## Data extract

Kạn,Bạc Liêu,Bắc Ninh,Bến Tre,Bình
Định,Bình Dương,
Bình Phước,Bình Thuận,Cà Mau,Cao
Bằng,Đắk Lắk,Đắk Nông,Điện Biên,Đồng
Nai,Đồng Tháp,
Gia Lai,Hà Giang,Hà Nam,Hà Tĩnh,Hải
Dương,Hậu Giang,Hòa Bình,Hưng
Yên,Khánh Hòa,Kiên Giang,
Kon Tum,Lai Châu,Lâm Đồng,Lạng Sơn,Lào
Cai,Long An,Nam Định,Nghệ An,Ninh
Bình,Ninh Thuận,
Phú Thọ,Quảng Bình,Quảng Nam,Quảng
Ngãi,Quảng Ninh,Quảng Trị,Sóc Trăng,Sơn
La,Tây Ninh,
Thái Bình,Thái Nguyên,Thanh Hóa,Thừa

==

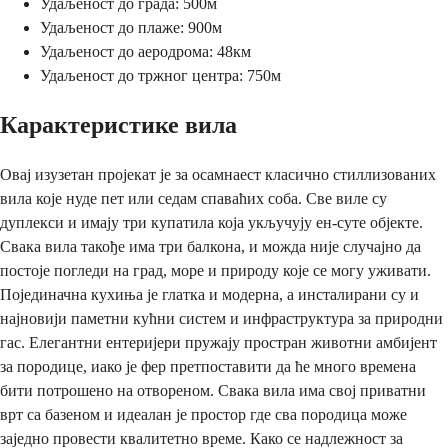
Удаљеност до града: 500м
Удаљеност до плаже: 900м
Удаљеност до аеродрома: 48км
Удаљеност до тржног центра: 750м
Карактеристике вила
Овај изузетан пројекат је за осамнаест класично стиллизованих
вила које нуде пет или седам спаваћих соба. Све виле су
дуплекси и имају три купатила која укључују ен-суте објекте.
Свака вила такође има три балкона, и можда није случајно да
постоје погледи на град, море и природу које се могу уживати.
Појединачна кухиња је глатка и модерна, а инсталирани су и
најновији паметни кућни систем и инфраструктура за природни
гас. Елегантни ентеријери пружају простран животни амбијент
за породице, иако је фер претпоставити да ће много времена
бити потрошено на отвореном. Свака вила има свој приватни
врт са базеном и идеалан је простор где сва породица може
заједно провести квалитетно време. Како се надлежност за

## What you have to do
Filter this listing and copy only the lines holding the word "Ninh".

## Solved problem
Kạn,Bạc Liêu,Bắc Ninh,Bến Tre,Bình
Cai,Long An,Nam Định,Nghệ An,Ninh
Bình,Ninh Thuận,
Ngãi,Quảng Ninh,Quảng Trị,Sóc Trăng,Sơn
La,Tây Ninh,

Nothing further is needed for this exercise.